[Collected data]
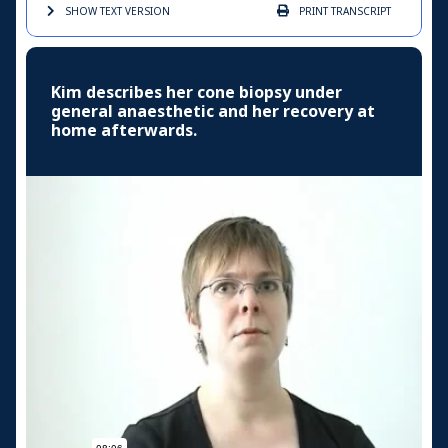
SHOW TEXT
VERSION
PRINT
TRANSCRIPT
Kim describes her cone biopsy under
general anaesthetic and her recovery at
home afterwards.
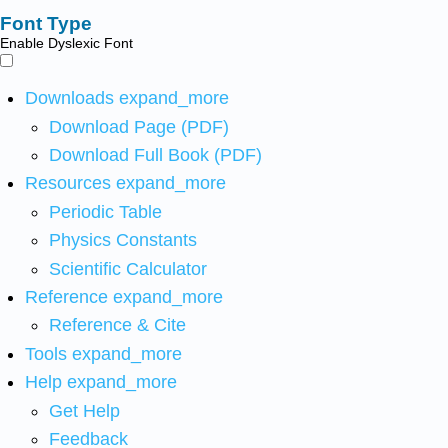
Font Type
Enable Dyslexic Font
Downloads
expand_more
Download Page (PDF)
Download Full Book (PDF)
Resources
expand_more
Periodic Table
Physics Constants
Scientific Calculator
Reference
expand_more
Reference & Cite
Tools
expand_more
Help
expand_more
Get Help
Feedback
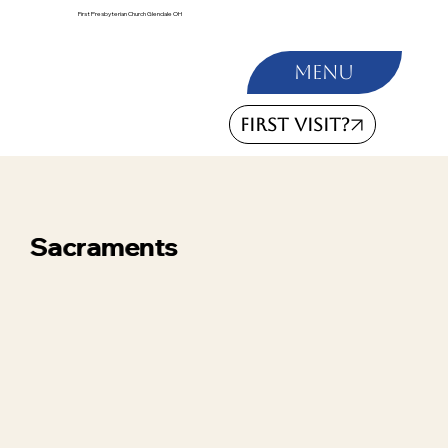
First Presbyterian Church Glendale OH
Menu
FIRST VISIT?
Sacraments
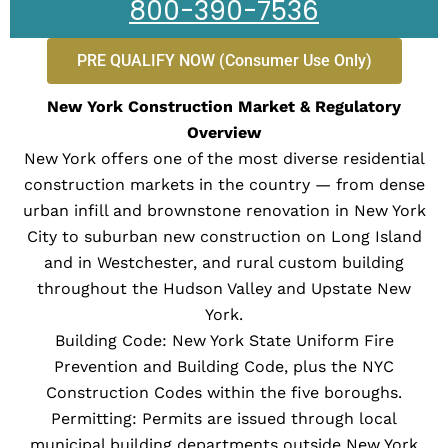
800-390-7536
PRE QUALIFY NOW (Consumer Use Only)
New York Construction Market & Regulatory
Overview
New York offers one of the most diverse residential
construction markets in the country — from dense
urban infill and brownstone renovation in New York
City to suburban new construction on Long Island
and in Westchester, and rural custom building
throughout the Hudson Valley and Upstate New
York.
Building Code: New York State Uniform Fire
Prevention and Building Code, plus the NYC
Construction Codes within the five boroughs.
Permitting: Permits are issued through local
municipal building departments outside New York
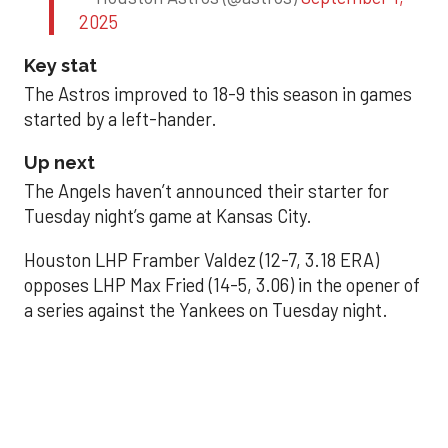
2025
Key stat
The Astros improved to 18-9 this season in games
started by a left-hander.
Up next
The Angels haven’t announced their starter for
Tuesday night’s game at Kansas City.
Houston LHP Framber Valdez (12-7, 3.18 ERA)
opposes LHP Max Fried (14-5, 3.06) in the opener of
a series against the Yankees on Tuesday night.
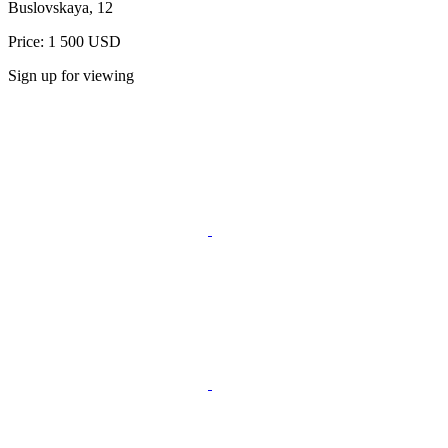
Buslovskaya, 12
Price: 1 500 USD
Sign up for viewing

--

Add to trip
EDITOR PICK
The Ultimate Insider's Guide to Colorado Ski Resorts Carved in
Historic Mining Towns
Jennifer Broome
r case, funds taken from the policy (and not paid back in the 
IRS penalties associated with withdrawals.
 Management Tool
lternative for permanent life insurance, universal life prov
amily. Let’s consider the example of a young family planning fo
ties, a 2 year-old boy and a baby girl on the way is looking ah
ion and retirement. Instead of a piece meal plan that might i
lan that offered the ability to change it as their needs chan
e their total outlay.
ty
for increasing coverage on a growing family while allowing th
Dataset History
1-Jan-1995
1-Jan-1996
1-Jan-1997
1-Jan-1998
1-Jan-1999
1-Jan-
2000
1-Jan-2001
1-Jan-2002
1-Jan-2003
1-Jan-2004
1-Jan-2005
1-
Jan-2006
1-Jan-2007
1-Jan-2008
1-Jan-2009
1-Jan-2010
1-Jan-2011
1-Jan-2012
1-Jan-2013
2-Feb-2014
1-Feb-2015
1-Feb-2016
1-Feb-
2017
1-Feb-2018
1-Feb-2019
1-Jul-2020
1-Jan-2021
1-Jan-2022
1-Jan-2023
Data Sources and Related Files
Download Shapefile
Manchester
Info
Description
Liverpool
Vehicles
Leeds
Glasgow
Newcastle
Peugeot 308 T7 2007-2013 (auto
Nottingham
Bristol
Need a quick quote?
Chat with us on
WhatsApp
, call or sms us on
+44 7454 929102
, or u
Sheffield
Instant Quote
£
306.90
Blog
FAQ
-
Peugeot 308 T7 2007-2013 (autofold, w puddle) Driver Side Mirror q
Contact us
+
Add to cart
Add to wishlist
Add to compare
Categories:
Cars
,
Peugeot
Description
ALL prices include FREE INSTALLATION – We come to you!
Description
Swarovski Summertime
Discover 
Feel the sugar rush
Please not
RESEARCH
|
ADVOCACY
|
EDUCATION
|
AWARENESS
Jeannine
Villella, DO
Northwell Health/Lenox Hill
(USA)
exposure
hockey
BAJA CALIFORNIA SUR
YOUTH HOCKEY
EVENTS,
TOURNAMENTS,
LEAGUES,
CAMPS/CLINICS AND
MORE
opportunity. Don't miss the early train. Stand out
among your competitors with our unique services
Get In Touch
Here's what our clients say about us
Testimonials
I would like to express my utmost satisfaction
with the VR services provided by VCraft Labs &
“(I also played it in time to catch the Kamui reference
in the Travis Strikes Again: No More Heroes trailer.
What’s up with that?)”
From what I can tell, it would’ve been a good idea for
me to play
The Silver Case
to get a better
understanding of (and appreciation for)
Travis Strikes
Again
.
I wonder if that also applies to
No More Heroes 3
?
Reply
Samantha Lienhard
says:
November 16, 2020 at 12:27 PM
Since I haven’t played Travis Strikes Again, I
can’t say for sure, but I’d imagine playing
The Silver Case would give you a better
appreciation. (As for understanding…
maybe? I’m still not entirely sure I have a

## Problem to work on
Find the line with "Data Sources and Related Files" in the entries above. Retype it and each line after it, exactly, through the line with "maybe? I’m still not entirely sure I have a", and stop there.

## Solution to this task
Data Sources and Related Files
Download Shapefile
Manchester
Info
Description
Liverpool
Vehicles
Leeds
Glasgow
Newcastle
Peugeot 308 T7 2007-2013 (auto
Nottingham
Bristol
Need a quick quote?
Chat with us on
WhatsApp
, call or sms us on
+44 7454 929102
, or u
Sheffield
Instant Quote
£
306.90
Blog
FAQ
-
Peugeot 308 T7 2007-2013 (autofold, w puddle) Driver Side Mirror q
Contact us
+
Add to cart
Add to wishlist
Add to compare
Categories:
Cars
,
Peugeot
Description
ALL prices include FREE INSTALLATION – We come to you!
Description
Swarovski Summertime
Discover 
Feel the sugar rush
Please not
RESEARCH
|
ADVOCACY
|
EDUCATION
|
AWARENESS
Jeannine
Villella, DO
Northwell Health/Lenox Hill
(USA)
exposure
hockey
BAJA CALIFORNIA SUR
YOUTH HOCKEY
EVENTS,
TOURNAMENTS,
LEAGUES,
CAMPS/CLINICS AND
MORE
opportunity. Don't miss the early train. Stand out
among your competitors with our unique services
Get In Touch
Here's what our clients say about us
Testimonials
I would like to express my utmost satisfaction
with the VR services provided by VCraft Labs &
“(I also played it in time to catch the Kamui reference
in the Travis Strikes Again: No More Heroes trailer.
What’s up with that?)”
From what I can tell, it would’ve been a good idea for
me to play
The Silver Case
to get a better
understanding of (and appreciation for)
Travis Strikes
Again
.
I wonder if that also applies to
No More Heroes 3
?
Reply
Samantha Lienhard
says:
November 16, 2020 at 12:27 PM
Since I haven’t played Travis Strikes Again, I
can’t say for sure, but I’d imagine playing
The Silver Case would give you a better
appreciation. (As for understanding…
maybe? I’m still not entirely sure I have a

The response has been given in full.